More comments from Transition Year students who have won a week's work placement in The Irish Times. To join them, send us a 200-word piece on a media-related topic.Celene O'Shaughnessy, Lucan Community College, Co Dublin
What does the presidential campaign mean to the youth of Ireland? Very little, as far as I can gather. How can young people be in touch with political issues when this country is notorious for politicians hardly having time to touch down? Let's hope that the next President will have cleared all the skeletons in their closet before they hang up their clothes in Aras an Uachtarain. What interest would young people have in a political system that is built on bribery and cat-fights? The idealistic figure of De Valera would turn in his grave.

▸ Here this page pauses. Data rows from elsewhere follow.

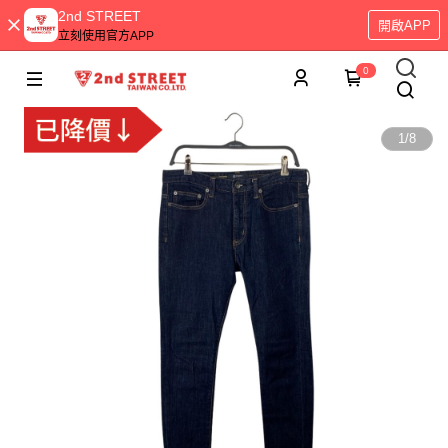
2nd STREET
開啟APP
立刻使用官方APP
0
1
/
8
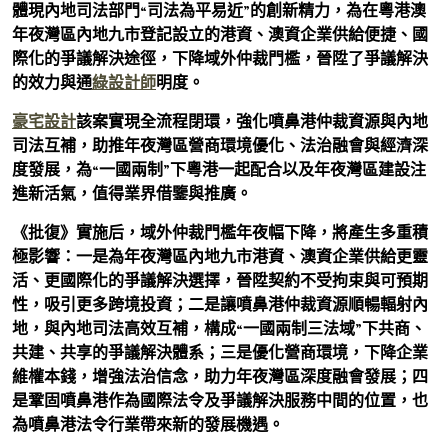
體現內地司法部門“司法為平易近”的創新精力，為在粵港澳
年夜灣區內地九市登記設立的港資、澳資企業供給便捷、國
際化的爭議解決途徑，下降域外仲裁門檻，晉陞了爭議解決
的效力與通
綠設計師
明度。
豪宅設計
該案實現全流程閉環，強化噴鼻港仲裁資源與內地
司法互補，助推年夜灣區營商環境優化、法治融會與經濟深
度發展，為“一國兩制”下粵港一起配合以及年夜灣區建設注
進新活氣，值得業界借鑒與推廣。
《批復》實施后，域外仲裁門檻年夜幅下降，將產生多重積
極影響：一是為年夜灣區內地九市港資、澳資企業供給更靈
活、更國際化的爭議解決選擇，晉陞契約不受拘束與可預期
性，吸引更多跨境投資；二是讓噴鼻港仲裁資源順暢輻射內
地，與內地司法高效互補，構成“一國兩制三法域”下共商、
共建、共享的爭議解決體系；三是優化營商環境，下降企業
維權本錢，增強法治信念，助力年夜灣區深度融會發展；四
是鞏固噴鼻港作為國際法令及爭議解決服務中間的位置，也
為噴鼻港法令行業帶來新的發展機遇。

Clodagh Moynan, Lucan Community College, Co Dublin
Generation after generation, there has always been the fashionable look for each period. At the moment we are in the period of the "three stripes" and, of course, Nike. Individuals are hard to find among teenagers today, because being cool has always been a brighter prospect. So what the price of being cool? £40? £50?
Shakespeare once said: "Nothing comes from nothing." So where do we get our three stripes? They are being made by children for pennies in countries like Indonesia - that's the price that's paid, that's what a human life is worth these days. So every time the three stripes are worn, it's a message saying we want to destroy individuality and that we support child labour. Is that the message we want to send?